The performance of the ACPA algorithm was evaluated by comparing ACPA with the decisions made by two experienced readers. First, we performed standard quality control (sQC) and omitted SNPs with deviations from Hardy-Weinberg-equilibrium (p < 10-4 for exact lack-of-fit test), missing fraction >0.02, and minor allele frequency <0.01. We randomly selected 1,000 SNPs of the remaining SNPs. Both readers judged independently whether a SNP should be excluded from or kept for further analyses. They also gave a level of uncertainty (certain/uncertain) of their decisions. Because we cannot expect ACPA to outperform the reading of experienced readers, we only considered SNPs for which both readers came to the same decision and expressed certainty. A good SNP is a SNP when both readers recommend keeping that SNP for further analysis. If both readers favor the exclusion of a SNP, we call this a bad SNP.

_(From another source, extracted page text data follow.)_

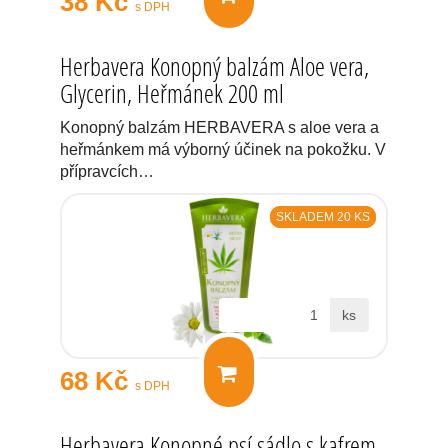
38 Kč
s DPH
Herbavera Konopný balzám Aloe vera,
Glycerin, Heřmánek 200 ml
Konopný balzám HERBAVERA s aloe vera a
heřmánkem má výborný účinek na pokožku. V
přípravcích…
SKLADEM 20 KS
ks
68 Kč
s DPH
Herbavera Konopné psí sádlo s kafrem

We report sensitivity, specificity, positive predictive values (PPV) and negative predictive values (NPV) of ACPA as well as 95% confidence intervals (95% CI) using Wilson's score method [11]. Here, sensitivity denotes the proportion of correctly identified bad clustering SNPs, and specificity is the proportion of correctly identified good clustering SNPs. We evaluated the performance of ACPA for two different ellipse sizes (f = 1.5 and f = 3).

Results

Out of the 486,605 BRLMM-called SNPs that were provided for GAW16, 343,427 SNPs successfully passed the sQC. For 695 of the 1,000 randomly selected SNPs, the two independent readers came to identical decisions, and both readers expressed certainty about their decision. Five hundred and eighty-eight (84.6%) were judged as correctly called SNPs, and the remaining 107 SNPs were classified as SNPs where genotype assignment was unreliable. Point and interval estimates for sensitivity, specificity, PPV, and NPV are shown in Table 1. For f = 1.5 we achieved a specificity of 99%, i.e., almost all good SNPs were recognized by ACPA.

Table 1 Quality of the automatic analysis with ACPA

Increasing the cluster boundaries resulted in a loss of specificity (86%) but increased the sensitivity of ACPA to detect badly clustered SNPs. The PPV declined from 93% to 53%.

Discussion

For the randomly selected sample of 1,000 SNPs, both readers recommended the exclusion of 107 SNPs. Although data quality may vary, there will always be thousands of SNPs that should be excluded. This shows the necessity of analyzing cluster plots. The large amount of SNPs requires an automatic approach, and this is provided by ACPA. Because it would not be reasonable to exclude well clustered SNPs at the screening stage, the method must be highly specific. This can be achieved by choosing a small f, resulting in narrow ellipses and hence only excluding very badly assigned clusters. For example, the specificity is 99% for f = 1.5. Of course, this comes at the cost of keeping many doubtful SNPs in the data (sensitivity = 51%). In a situation where it would be costly to include SNPs with a bad cluster plot, one could increase the value for f to exclude doubtful SNPs.

Conclusion

The necessity of visually inspecting cluster assignments from the genotype calling was demonstrated, and an intuitive approach was proposed for performing this task automatically. As a by-product, our novel software ACPA provides a convenient way to generate cluster-plots for any subset of SNPs.